Department of Neurology, Beijing Chaoyang Hospital, Capital Medical University, No. 8 Gongti South Road, Chaoyang, Beijing, 100020, China.
Department of Neurology, Yishui People's Hospital, Linyi, Shandong, China.
BMC Neurol. 2024 Jan 2;24(1):6. doi: 10.1186/s12883-023-03517-8.
This study aimed to investigate the association between white matter hyperintensity (WMH) burden and pial collaterals in acute strokes caused by intracranial large artery occlusion treated with mechanical thrombectomy in the anterior circulation, focusing on stroke subtypes.
Consecutive patients undergoing mechanical thrombectomy between December 2019 and June 2022 were retrospectively screened. The Fazekas scale assessed WMH burden. Pial collaterals were categorized as either poor (0-2) or good (3-4) based on the Higashida score. A multivariable analysis was used to determine the relationship between WMH burden and pial collaterals. Subgroup analyses delved into associations stratified by stroke subtypes, namely cardioembolism (CE), tandem lesions (TLs), and intracranial atherosclerosis (ICAS).
Of the 573 patients included, 274 (47.8%) demonstrated poor pial collaterals. Multivariable regression indicated a strong association between extensive WMH burden (Fazekas score of 3-6) and poor collaterals [adjusted OR 3.04, 95% CI 1.70-5.46, P < 0.001]. Additional independent predictors of poor collaterals encompassed ICAS-related occlusion (aOR 0.26, 95% CI 0.09-0.76, P = 0.014), female sex (aOR 0.63, 95% CI 0.41-0.96, P = 0.031), and baseline Alberta Stroke Program Early Computed Tomography scores (aOR 0.80, 95% CI 0.74-0.88, P < 0.001). Notably, an interaction between extensive WMH burden and stroke subtypes was observed in predicting poor collaterals (P = 0.001), being pronounced for CE (adjusted OR 2.30, 95% CI 1.21-4.37) and TLs (adjusted OR 5.09, 95% CI 2.32-11.16), but was absent in ICAS (adjusted OR 1.24, 95% CI 0.65-2.36).

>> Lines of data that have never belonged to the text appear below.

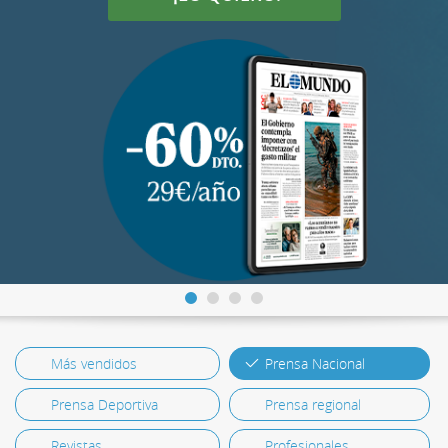
Más vendidos
Prensa Nacional
Prensa Deportiva
Prensa regional
Revistas
Profesionales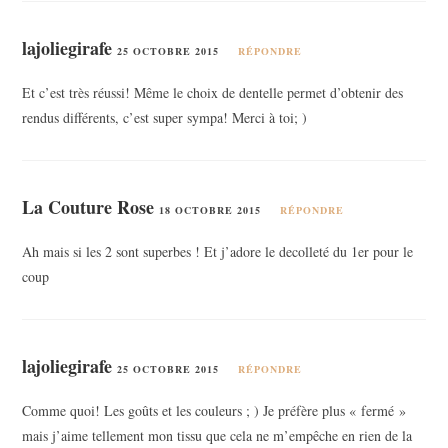
lajoliegirafe
25 OCTOBRE 2015
RÉPONDRE
Et c’est très réussi! Même le choix de dentelle permet d’obtenir des
rendus différents, c’est super sympa! Merci à toi; )
La Couture Rose
18 OCTOBRE 2015
RÉPONDRE
Ah mais si les 2 sont superbes ! Et j’adore le decolleté du 1er pour le
coup
lajoliegirafe
25 OCTOBRE 2015
RÉPONDRE
Comme quoi! Les goûts et les couleurs ; ) Je préfère plus « fermé »
mais j’aime tellement mon tissu que cela ne m’empêche en rien de la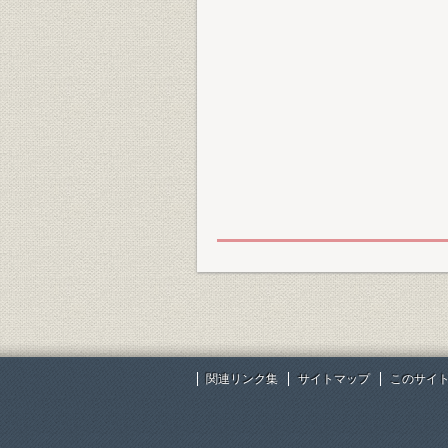
関連リンク集
サイトマップ
このサイ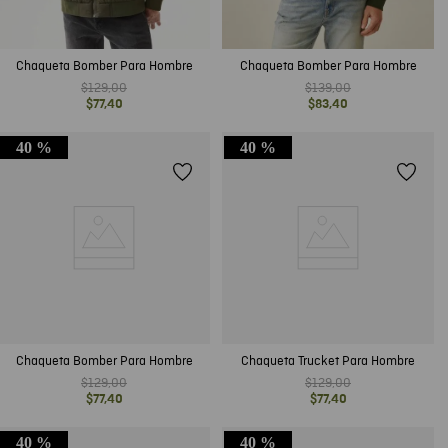
Chaqueta Bomber Para Hombre
Chaqueta Bomber Para Hombre
$
129
,
00
$
139
,
00
$
77
,
40
$
83
,
40
40 %
40 %
Chaqueta Bomber Para Hombre
Chaqueta Trucket Para Hombre
$
129
,
00
$
129
,
00
$
77
,
40
$
77
,
40
40 %
40 %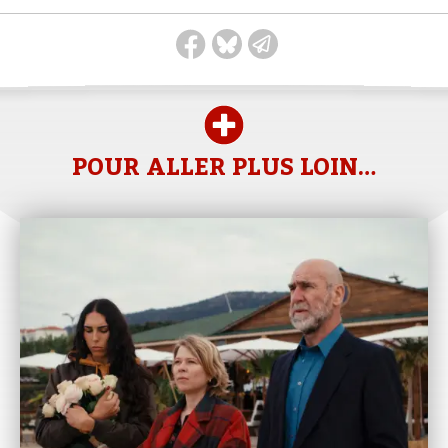
POUR ALLER PLUS LOIN…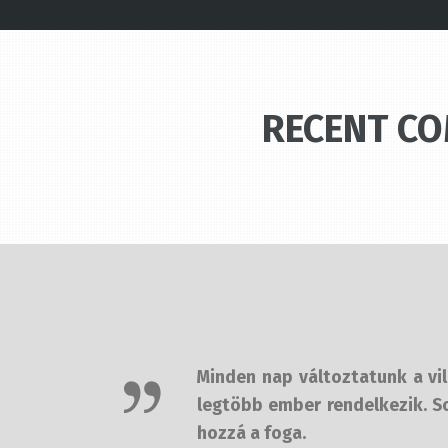
RECENT C
Minden nap változtatunk a világ
legtöbb ember rendelkezik. Sos
hozzá a foga.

Among patients treated with mechanical thrombectomy for anterior circulation large artery occlusion, extensive WMH burden correlates with poor pial collaterals in embolic occlusion cases (CE and TLs), but not in ICAS-related occlusion.
本研究旨在探讨机械血栓切除术后前循环颅内大血管闭塞性急性卒中患者的脑白质高信号(WMH)负担与软脑膜侧支循环之间的关系,并关注卒中亚型。
回顾性筛选了 2019 年 12 月至 2022 年 6 月期间接受机械血栓切除术的连续患者。采用 Fazekas 量表评估 WMH 负担。根据 Higashida 评分,将软脑膜侧支循环分为差(0-2)或好(3-4)。采用多变量分析确定 WMH 负担与软脑膜侧支循环之间的关系。亚组分析深入探讨了根据卒中亚型(心源性栓塞、串联病变和颅内动脉粥样硬化)分层的相关性。
573 例患者中,274 例(47.8%)软脑膜侧支循环较差。多变量回归表明,广泛的 WMH 负担(Fazekas 评分 3-6)与软脑膜侧支循环不良密切相关[调整后的 OR 3.04,95%CI 1.70-5.46,P<0.001]。软脑膜侧支循环不良的其他独立预测因素包括与颅内动脉粥样硬化相关的闭塞(aOR 0.26,95%CI 0.09-0.76,P=0.014)、女性(aOR 0.63,95%CI 0.41-0.96,P=0.031)和基线 Alberta 卒中项目早期计算机断层扫描评分(aOR 0.80,95%CI 0.74-0.88,P<0.001)。值得注意的是,在预测软脑膜侧支循环不良时,WMH 负担广泛与卒中亚型之间存在交互作用(P=0.001),在心源性栓塞和串联病变中更为显著(调整后的 OR 2.30,95%CI 1.21-4.37 和调整后的 OR 5.09,95%CI 2.32-11.16),而在颅内动脉粥样硬化中则不存在(调整后的 OR 1.24,95%CI 0.65-2.36)。
在前循环大血管闭塞性急性卒中患者中,机械血栓切除术后,广泛的 WMH 负担与栓塞性闭塞(心源性栓塞和串联病变)患者的软脑膜侧支循环较差相关,但与颅内动脉粥样硬化相关的闭塞无关。